Whoever shot that guy had to ask him if the camera had IBIS and dual card slot...


----------



## H. Jones (Sep 2, 2018)

This honestly just looks like an 80D with grip to me, to be honest.


----------



## traveller (Sep 2, 2018)

If this is true then someone’s about to get crossed off Canon’s Christmas card list for violating the terms of their NDA... Getting a photo leaked of you holding a “secret” test body is being somewhat less than cautious, _allowing_ someone to take one is just foolish!

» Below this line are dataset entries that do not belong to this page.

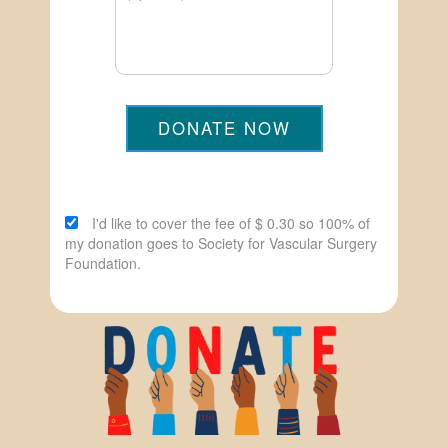
DONATE NOW
I'd like to cover the fee of $ 0.30 so 100% of
my donation goes to Society for Vascular Surgery
Foundation.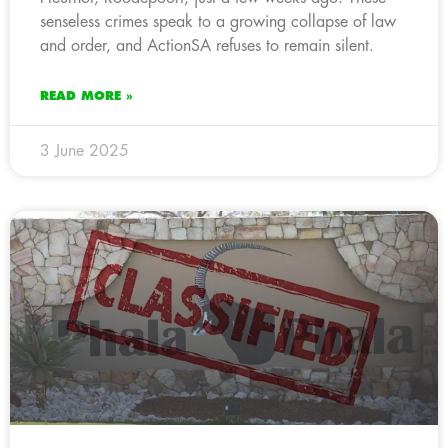
senseless crimes speak to a growing collapse of law
and order, and ActionSA refuses to remain silent.
READ MORE »
3 June 2025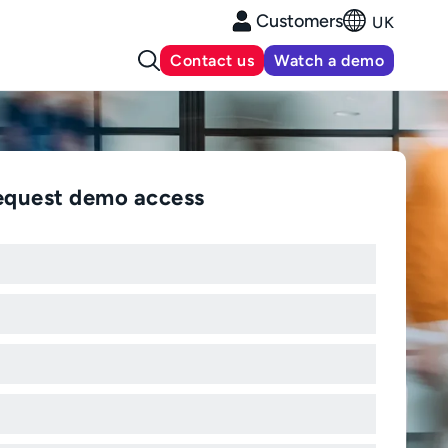
Customers
UK
Contact us
Watch a demo
equest demo access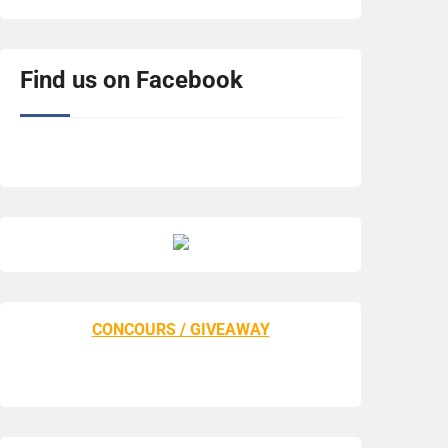
Find us on Facebook
CONCOURS / GIVEAWAY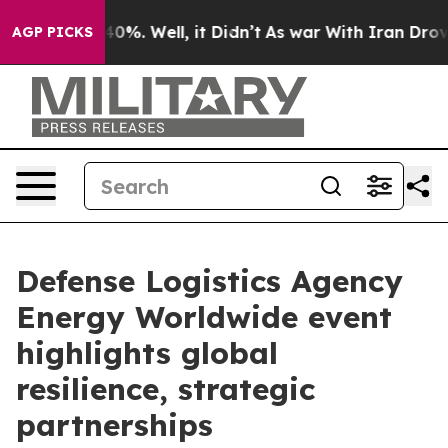
und 40%. Well, it Didn’t
As war With Iran Drove oil 
AGP PICKS
Defense Logistics Agency
Energy Worldwide event
highlights global
resilience, strategic
partnerships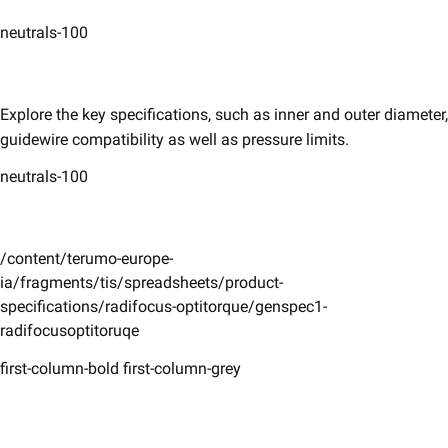
neutrals-100
Explore the key specifications, such as inner and outer diameter,
guidewire compatibility as well as pressure limits. ​
neutrals-100
/content/terumo-europe-
ia/fragments/tis/spreadsheets/product-
specifications/radifocus-optitorque/genspec1-
radifocusoptitoruqe
first-column-bold first-column-grey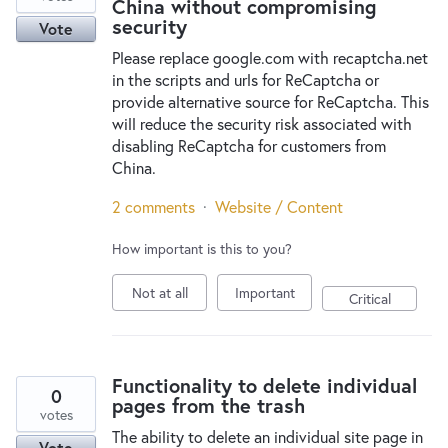
China without compromising
security
Vote
Please replace google.com with recaptcha.net
in the scripts and urls for ReCaptcha or
provide alternative source for ReCaptcha. This
will reduce the security risk associated with
disabling ReCaptcha for customers from
China.
2 comments
·
Website / Content
How important is this to you?
Not at all
Important
Critical
Functionality to delete individual
0
pages from the trash
votes
The ability to delete an individual site page in
Vote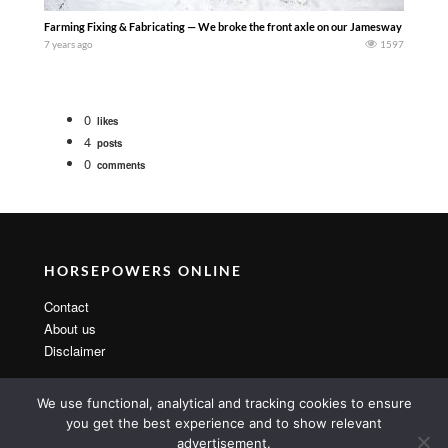
Farming Fixing & Fabricating — We broke the front axle on our Jamesway 8500 gallon 
7 years ago
1597
0
likes
4
posts
0
comments
HORSEPOWERS ONLINE
Contact
About us
Disclaimer
We use functional, analytical and tracking cookies to ensure
you get the best experience and to show relevant
advertisement.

I do not think that this is genuinely a gripped EOS R, as I doubt they would allow a pre-production body out to a test photographer without removing the identifying markings.


----------



## 1kind (Sep 2, 2018)

vangelismm said:


> This is probably a beta camera.


I highly doubt its a beta camera. By now with the announcement being supposedly next week, anyone who does have it should be handling the final production model by now or even the pre-production. If it was a beta, you would think that they would also use gaffers tape to cover up the branding such as the Canon logo, and if it is the "R" logo. There's no EOS logo like there is on the leaked images either.

Also, the placement of the shutter button is off (or out of view?).

That also looks like one of the trains on the LIRR (Long Island Rail Road) in NY.

Whoever took that picture is using a crappy camera phone.


----------



## ExodistPhotography (Sep 2, 2018)

Thats not the camera.. Notice the Mode Dial on it..
Also that looks like Ken Wheeler...


----------



## LSXPhotog (Sep 2, 2018)

ExodistPhotography said:


> Thats not the camera.. Notice the Mode Dial on it..
> Also that looks like Ken Wheeler...


Sans full body tattoos. LOL


----------



## GaryJ (Sep 3, 2018)

ExodistPhotography said:


> Thats not the camera.. Notice the Mode Dial on it..
> Also that looks like Ken Wheeler...


No Tatts...


----------